The potential shuttle platform is placed for nearly cross-platform transfers to South Coast Rail trains. Should it eventually be desired to bring the CapeFLYER (or non-shuttle commuter service) to this station, there's plenty of room for a new platform on the east side. However, I suspect that the CapeFLYER will never move here alone - Middleborough ridership is so minimal (less than 5 passengers per CapeFLYER train) that it's not worth the cost of even a wooden platform.
 #1589745  by mbrproductions
 
construct a third platform across the parking lot and disconnected from the other two. This platform is supposedly possible to build but has not been designed.
A third platform will eliminate the need for a transfer for Cape Cod - Boston commuters, but then again, the first 800 foot platform would be useless if this Cape Cod extension ever happens because Fall RIver/New Bedford trains will be utilizing the Dighton and Somerset (Stoughton) route, and no more trains will terminate at Middleborough, unless the line runs like the Framingham/Worcester line where zonal express trains make few or no stops until Middleborough, then go to Cape Cod, and local trains that terminate at Middleborough make all stops.
 #1589755  by mbrproductions
 
I sometimes wonder why they didn't place this new station further up the line before the wye, near Center Street or where Station Street becomes Courtland Street, both are closer to the center of Middleborough than the new station currently under construction and would work for temporary Fall River/New Bedford service, Cape Cod service, and service that terminates at Middleborough, and its proximity to the town center makes it a better location overall, such a missed opportunity
 #1589765  by Trinnau
 
The Cape study suggest the potential to build the 400' platform on the east side of the parking instead of on the south side. This would eliminate a "third" future platform if/when SCR service re-routes via Stoughton and Middleboro could be then extended to the Cape. In the interim, transfer is still needed at Middleboro if both SCR and Cape service run together because there simply isn't enough capacity north of Braintree for more trains. It could just be done on the east side instead of the south with a slightly longer walk.
 #1589773  by BandA
 
Putting a 400' platform on the south side makes the most sense for Phase 1. Assuming it is going to take decades to go from South Coast Phase 1 to 2 and Cape Cod Phase 1 to 2 it makes sense to build it as planned. Can they make the platform "modular" so it can be moved ala the skunkworks Bourne platform?
 #1589786  by Trinnau
 
All depends on when Cape Service is slated to start and where SCR phase 1/2 is at. The overall cost for initiating Cape service is at least $70M from according to the study, $100M if it crosses the canal, and requires infrastructure work that won't even be started until at least after SCR phase 1 is in service. If the service overlap only ends up looking like a few years it might make sense to just build east. Not sure a few hundred feet of extra transfer distance will make or break the service.

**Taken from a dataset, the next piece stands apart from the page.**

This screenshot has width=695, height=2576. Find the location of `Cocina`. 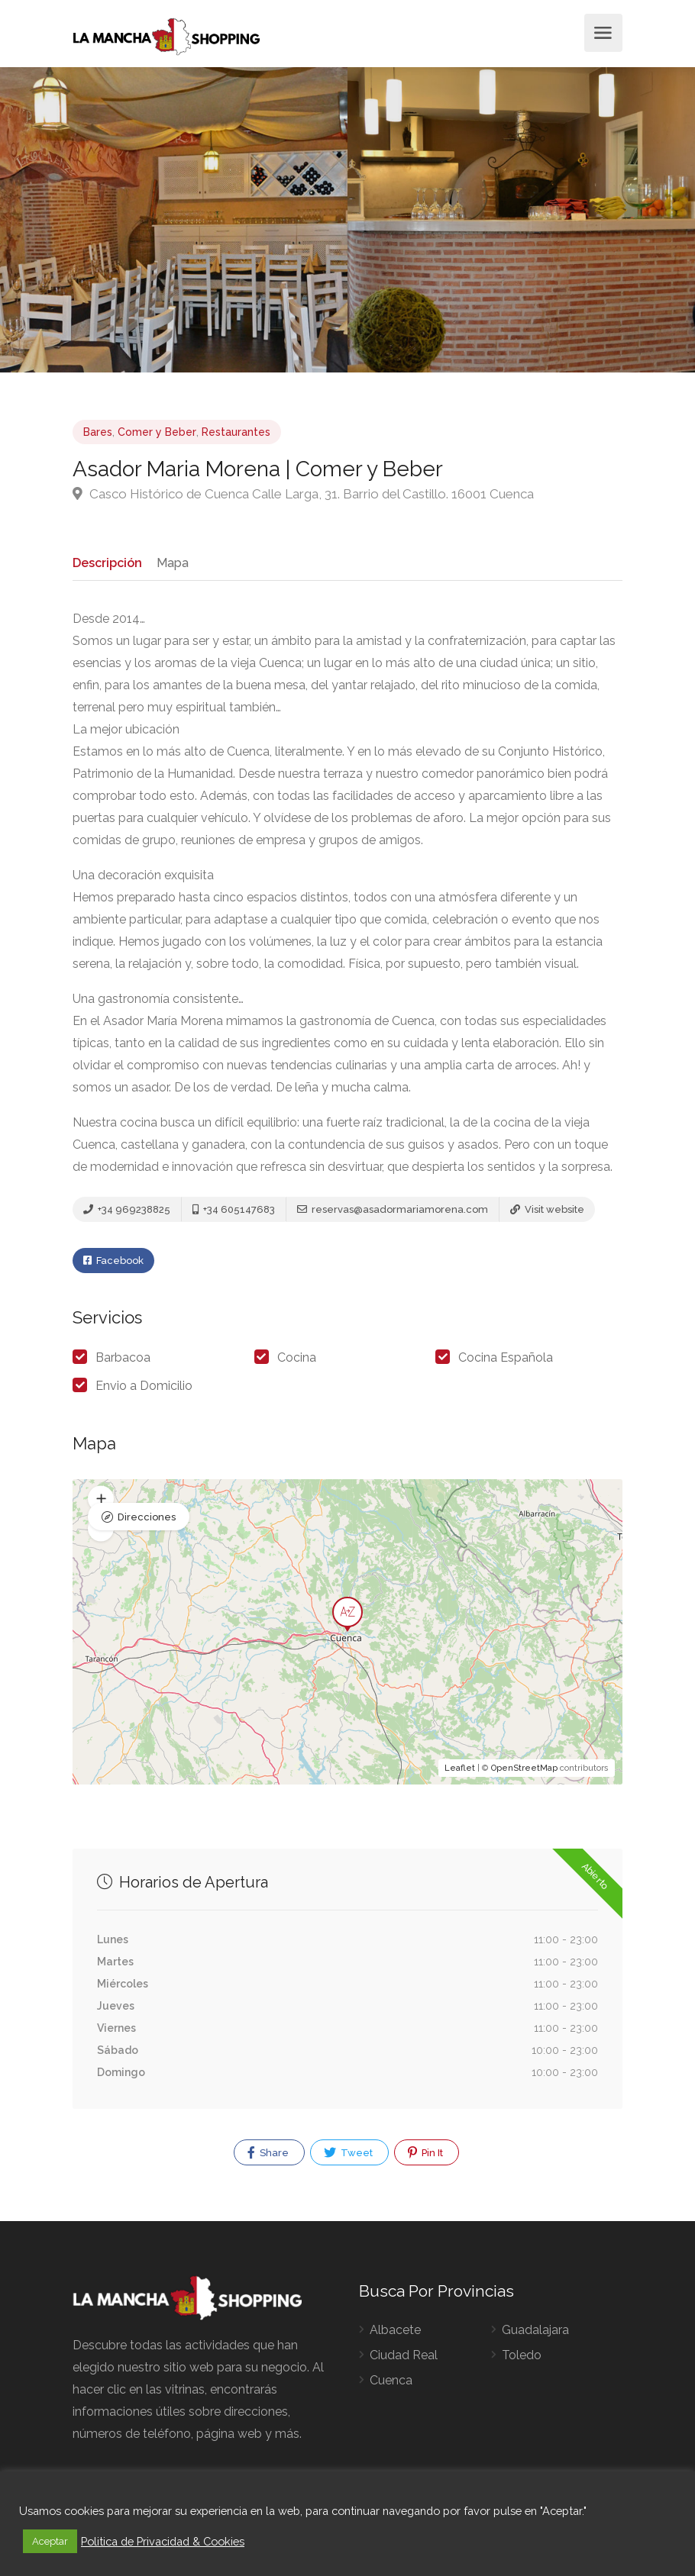

Cocina is located at coordinates (296, 1363).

A larger platform probably can't be built as "simple" as Bourne is, and even if you could move the platform itself in panels you would lose things like foundations. Not sure the cost/benefit is there to building it and then moving it (cranes, trucks, etc needed to do all the moving), but it's certainly not physically impossible.

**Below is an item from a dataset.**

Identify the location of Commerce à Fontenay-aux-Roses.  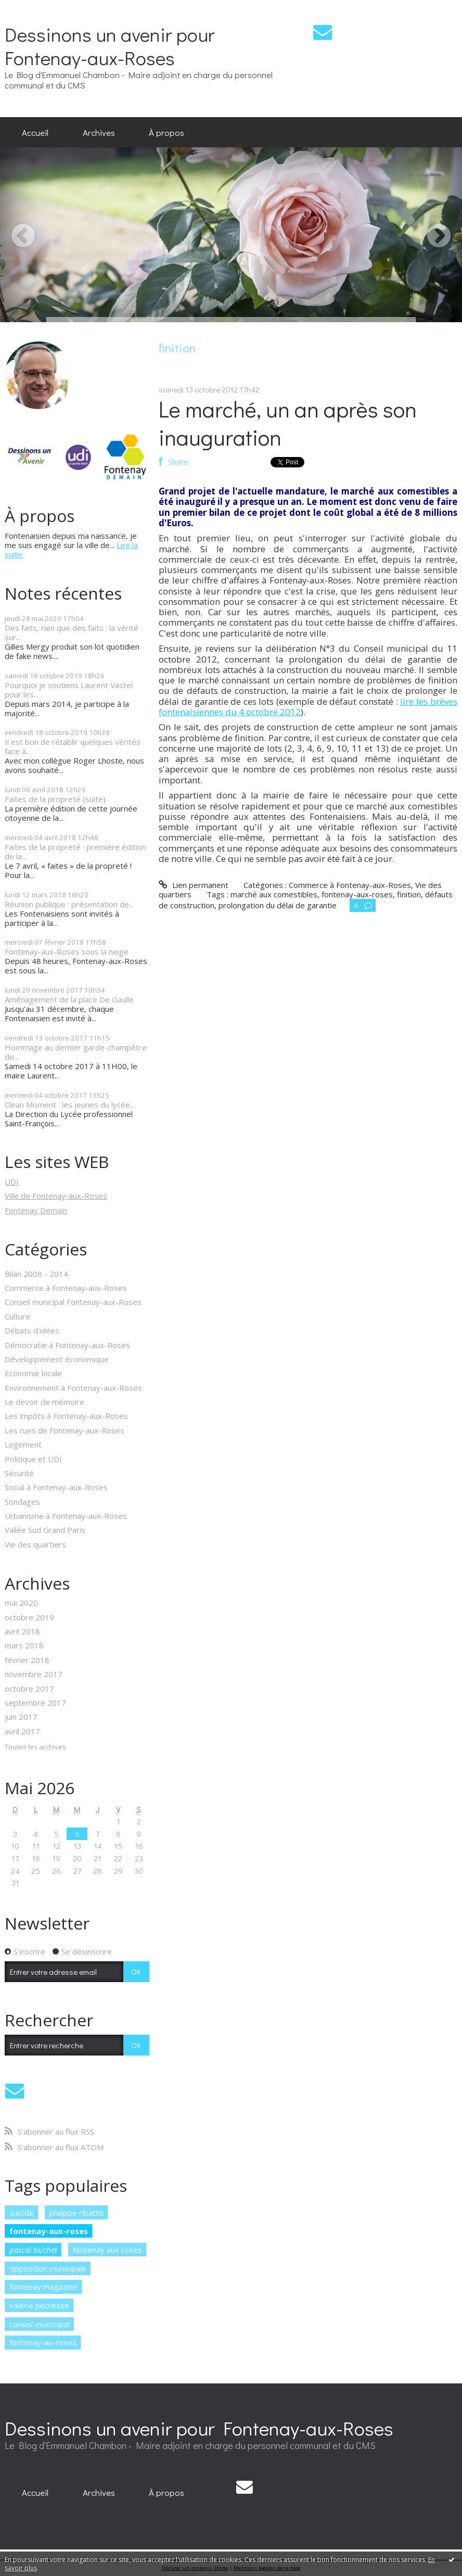
(66, 1287).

 #1589843  by mbrproductions
 
I recommend reading the relevant portions of the DSEIR. Starts on page 2-31 (page 74 of the PDF).
interesting, I have never read that report before and the location they proposed was the exact same that I did. From what I understand, they chose not to build at that site because of higher operating costs and limited parking space, as well as the impact on local traffic in the area, its kind of a shame really, that site looked like it had good potential.